Earthworks was formed in December 1985 and its original line-up (which lasted until 1993) featured two up-and-coming UK jazz musicians and composers, Django Bates on keyboards and tenor horn, and Iain Ballamy on saxes. The band reemerged in the 1990s with an acoustic line-up, notably featuring Tim Garland for a period, before splitting up in 2009 due to Bruford's retirement.
Bruford used Simmons electronic drums and his melodic drumming, though in the later years of his career he returned to using a primarily acoustic drum set. While Bruford has creative freedom with Earthworks, he continues to collaborate with many musicians, including one-time Yes keyboardist Patrick Moraz (with whom he recorded two albums in the 1980s) and bassist Tony Levin. Earthworks has been his primary focus in recent years, particularly after his departure from the latest incarnation of King Crimson.
In an interview for The San Diego Union-Tribune (15 May 2003) he said, "I have this image that I might be a 'rock guy on vacation'. That idea is anathema to me—and I've cured it by making eight albums with Earthworks."
He described Earthworks as "seeing music as a social encounter, where you look another guy in the eyes across the room, say 'one-two-three-four' and the music begins. That's where my pleasure lies, for sure" (Los Angeles Times, 16 May 2003).
Recent work 
With Earthworks put on hold in 2007 (apart from a brief return in 2008), Bruford focused on new collaborations—including as a duo with pianist Michiel Borstlap; and with contemporary composer Colin Riley and collective pianocircus—and drum clinics.

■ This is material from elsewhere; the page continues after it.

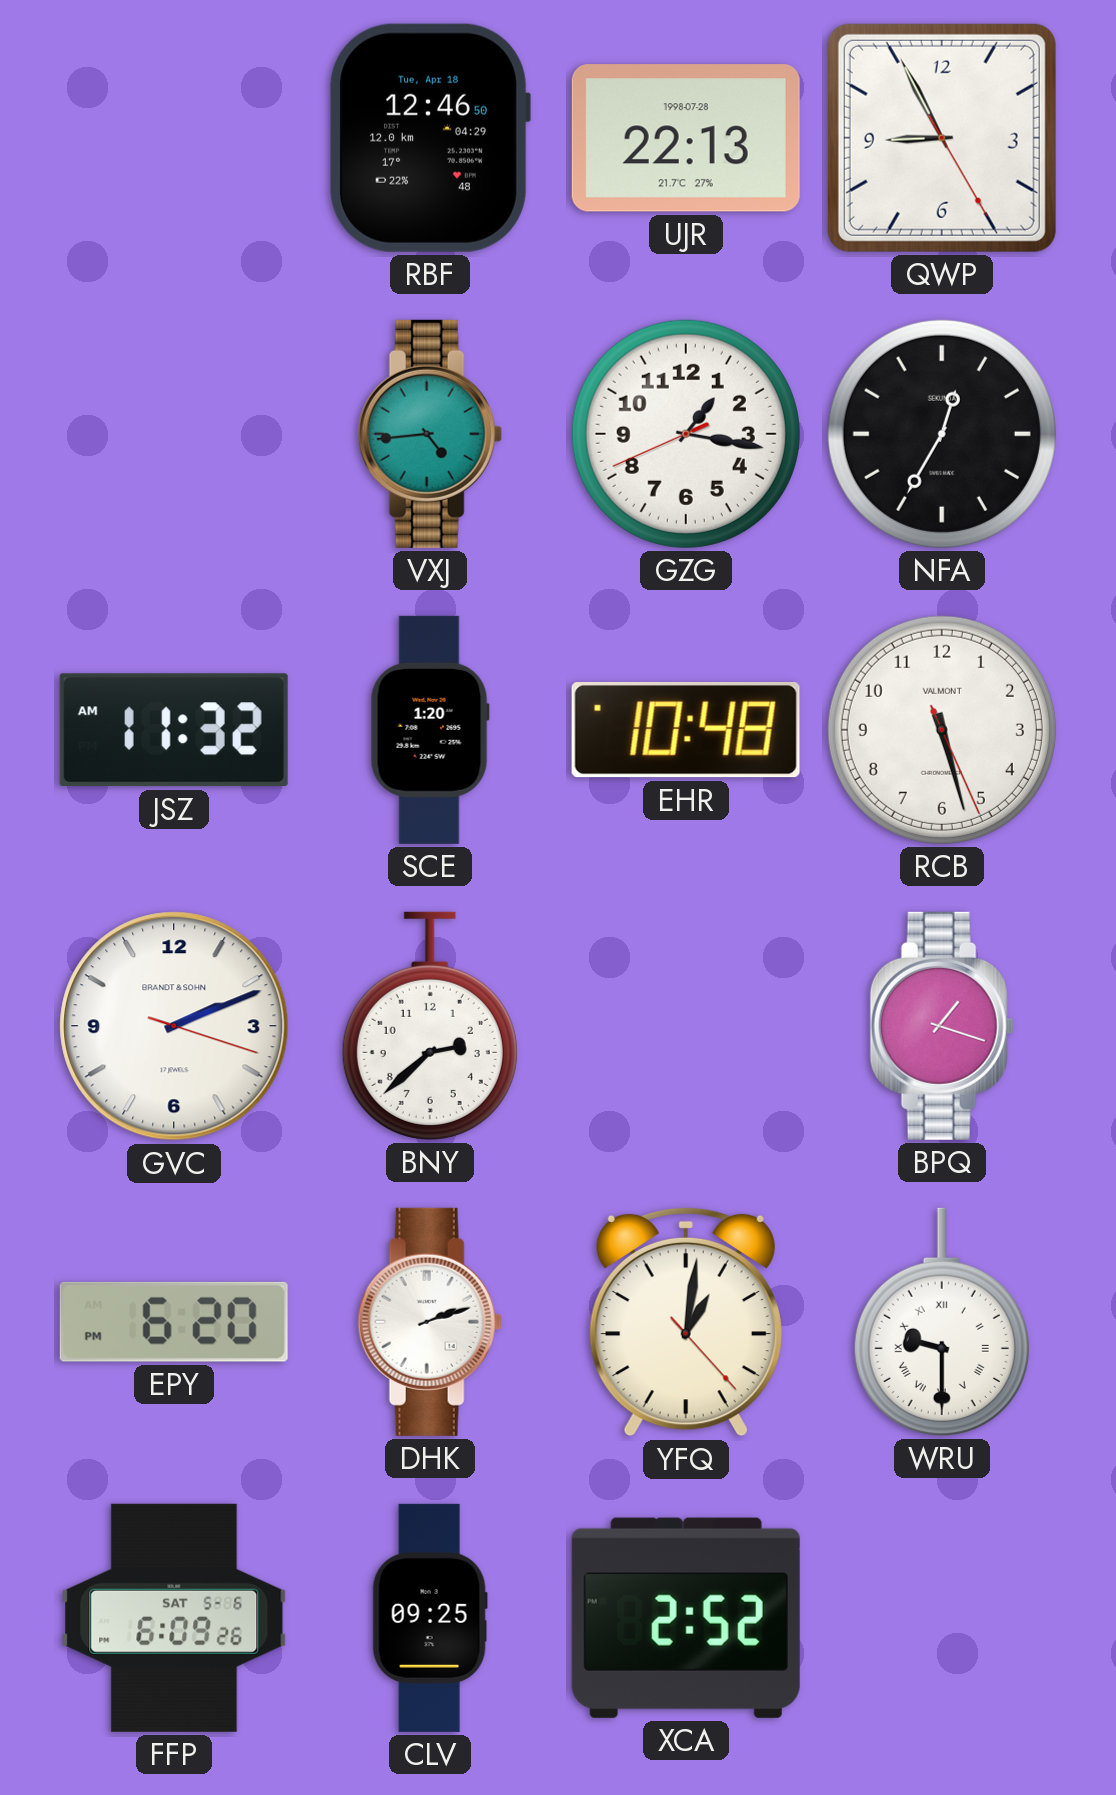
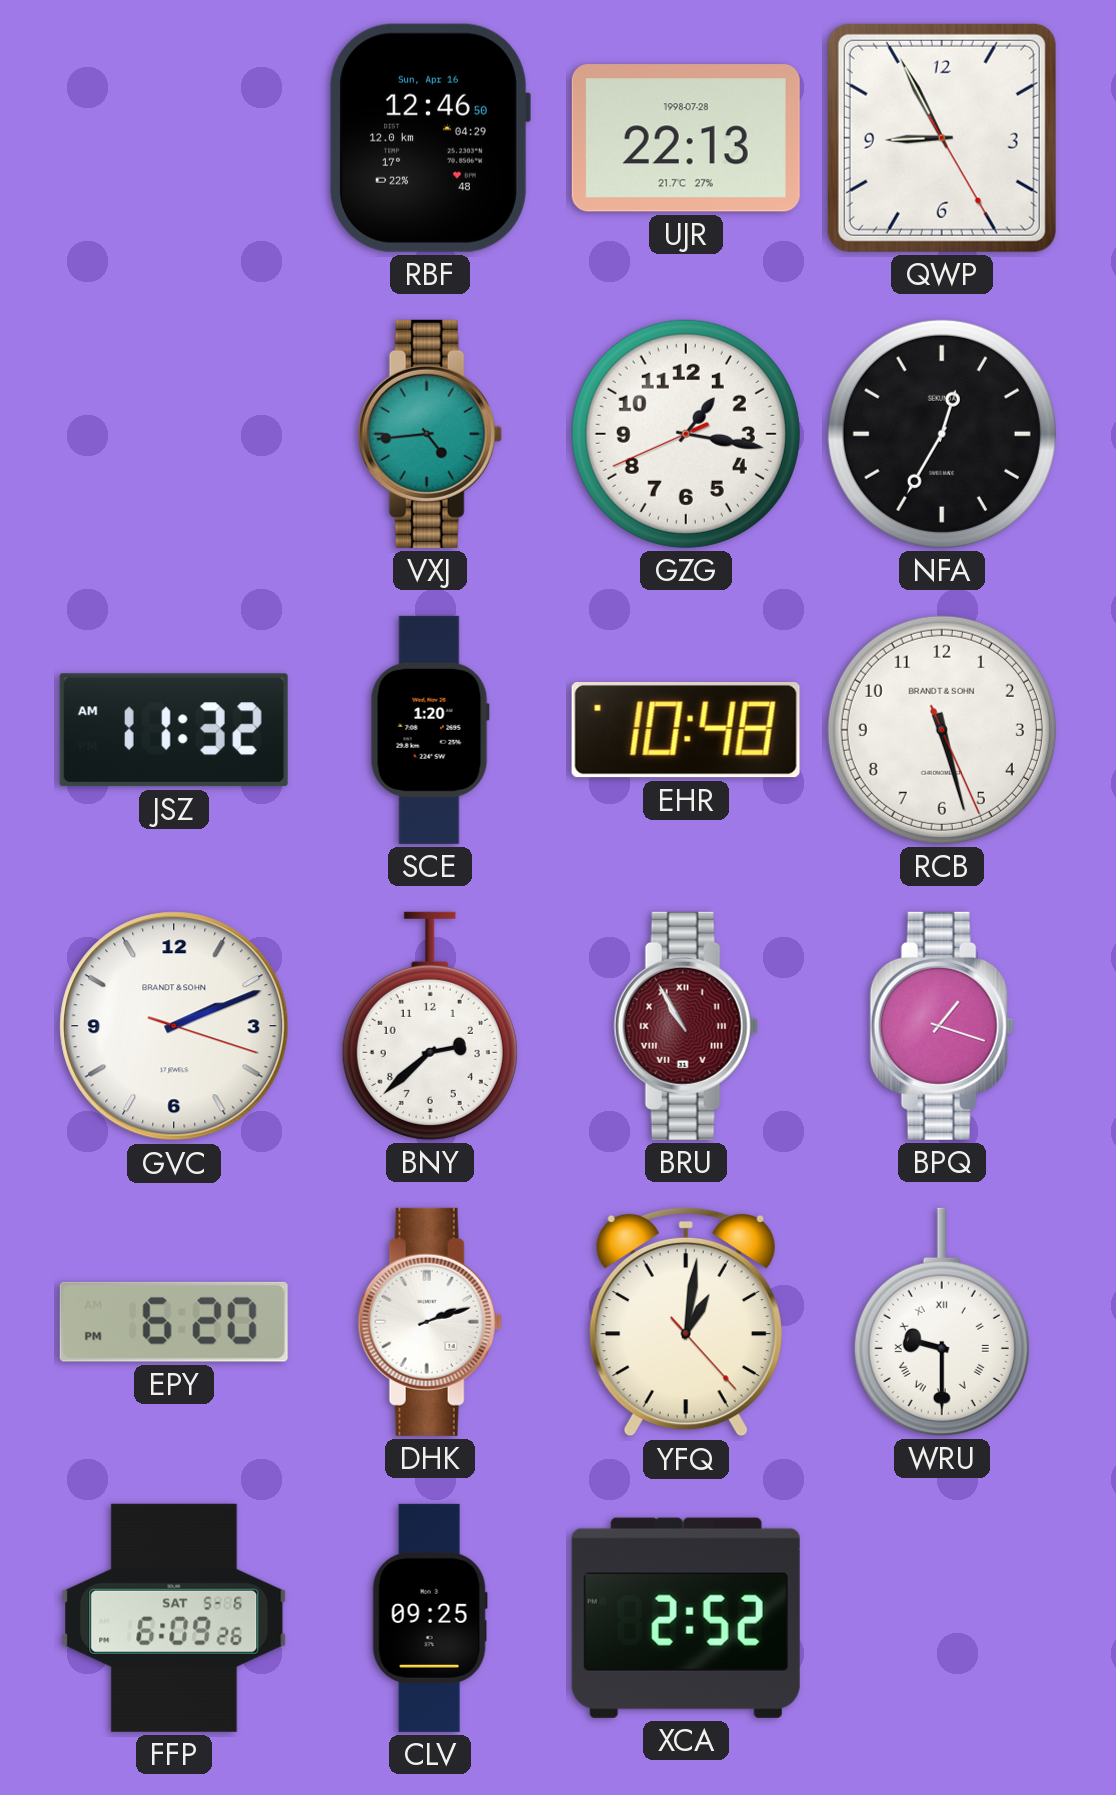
RBF date: Tue, Apr 18 -> Sun, Apr 16
RCB brand: VALMONT -> BRANDT & SOHN
BRU: none -> 10:55
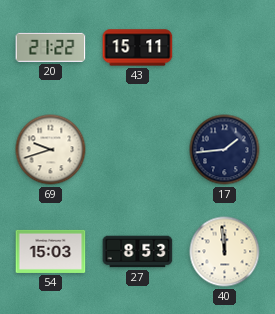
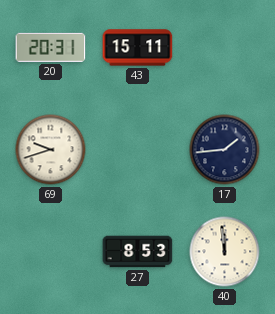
20: 21:22 -> 20:31
54: 15:03 -> none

He retired from public performance on 1 January 2009, although he has since played live with Ann Bailey's Soul House. He retired from studio recording at the same time, although his studio work, Skin & Wire, was released later that year. His autobiography was released in early 2009.
Abortive projects 
Bruford has been involved in a number of abortive projects, including a trio with Rick Wakeman and John Wetton which made the headlines of Melody Maker in October 1976; Bruford has also told of "an abortive and late rehearsal/audition with bass player Jack Bruce out at his mansion in Essex, once, but nothing came of that". He was also approached in 1985 by ex-Led Zeppelin guitarist Jimmy Page to be the drummer for his new band with Paul Rodgers, The Firm, along with bass player Pino Palladino. "We rehearsed briefly, but I think decided we were mutually unsuited..!".
In 1990, the readers of Modern Drummer Magazine voted him into that magazine's Hall of Fame.